短編小説 「仕入れの眼」現物、現場がカギ

山根電機の社長、山根重信は、ある晩ひとり資材部の倉庫に足を踏み入れた。誰にも告げ
ず、スーツの袖をまくり、棚に並ぶ金属加工部品を手に取る。テレビの筐体に使われる部
品だ。図面、仕入れ伝票、そして現物——三つを揃えて初めて、商いの「利」が見えると
彼は信じていた。
翌朝、社長室に呼び出された仕入れ担当の三人は、机に並べられた大小の部品と図面を前
に言葉を失った。
「この小さい部品が、大きいものより高い。

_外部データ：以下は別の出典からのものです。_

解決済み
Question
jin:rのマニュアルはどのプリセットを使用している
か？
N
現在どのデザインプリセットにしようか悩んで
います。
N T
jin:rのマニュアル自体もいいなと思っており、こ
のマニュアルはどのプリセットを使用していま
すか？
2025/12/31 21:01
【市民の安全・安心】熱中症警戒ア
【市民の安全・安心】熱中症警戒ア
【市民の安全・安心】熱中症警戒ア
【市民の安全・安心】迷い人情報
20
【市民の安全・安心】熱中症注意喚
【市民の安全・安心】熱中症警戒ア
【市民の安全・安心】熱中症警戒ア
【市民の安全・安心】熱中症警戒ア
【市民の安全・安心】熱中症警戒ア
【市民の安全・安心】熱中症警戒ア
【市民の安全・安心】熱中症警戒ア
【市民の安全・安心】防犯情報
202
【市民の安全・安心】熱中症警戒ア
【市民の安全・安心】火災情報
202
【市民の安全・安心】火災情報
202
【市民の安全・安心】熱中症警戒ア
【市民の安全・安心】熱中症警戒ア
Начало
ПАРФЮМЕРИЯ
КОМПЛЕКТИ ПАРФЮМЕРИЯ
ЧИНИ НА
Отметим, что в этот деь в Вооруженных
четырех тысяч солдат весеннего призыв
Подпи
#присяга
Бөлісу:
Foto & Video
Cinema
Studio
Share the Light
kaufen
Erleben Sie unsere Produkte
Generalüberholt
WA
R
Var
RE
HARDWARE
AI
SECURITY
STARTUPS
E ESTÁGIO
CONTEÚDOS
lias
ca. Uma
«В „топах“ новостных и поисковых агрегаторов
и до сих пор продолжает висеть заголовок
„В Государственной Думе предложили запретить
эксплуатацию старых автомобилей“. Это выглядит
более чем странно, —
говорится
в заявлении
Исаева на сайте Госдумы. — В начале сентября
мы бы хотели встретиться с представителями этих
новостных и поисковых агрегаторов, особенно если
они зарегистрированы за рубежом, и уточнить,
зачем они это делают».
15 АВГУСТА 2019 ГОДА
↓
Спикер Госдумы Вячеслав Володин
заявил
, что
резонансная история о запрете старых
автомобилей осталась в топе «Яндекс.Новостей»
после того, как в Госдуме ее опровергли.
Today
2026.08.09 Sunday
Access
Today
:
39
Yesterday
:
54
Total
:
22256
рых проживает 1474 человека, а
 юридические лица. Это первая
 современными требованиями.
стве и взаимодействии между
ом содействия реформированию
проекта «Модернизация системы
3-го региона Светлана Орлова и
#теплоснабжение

なぜだ?」
誰も答えられない。端材の扱いも知らず、加工工程も見ていない。伝票だけを見て仕入れ
ていたのだ。
「君らは伝票を仕入れているのか?現物を見ずに、価格を語るな。」
社長の声は静かだったが、重かった。
その日から、資材部では「図面・現物・伝票」の三点突合せが義務づけられた。部品の形
状、加工の難易度、端材の量——すべてが価格に直結する。数字だけでは見えない「商い
の構造」が、現物には刻まれていた。
数日後、社長は資材部長を呼び出した。
「テレビモニターの仕入れ価格は?」
「……すぐには……」
「ライバルはいくらで買っている?」
沈黙が流れた。
「即答できないようでは、経営に関われない。」
その場で資材部長は解任された。
社長は言った。
「商いの利は元にあり。原価を知らずして、利益は語れぬ。」
それから山根電機では、仕入れ担当が現場に足を運び、図面を読み、加工工程を見学する
ようになった。伝票は数字の記録にすぎない。現場、現物こそが、商いの真実を語る。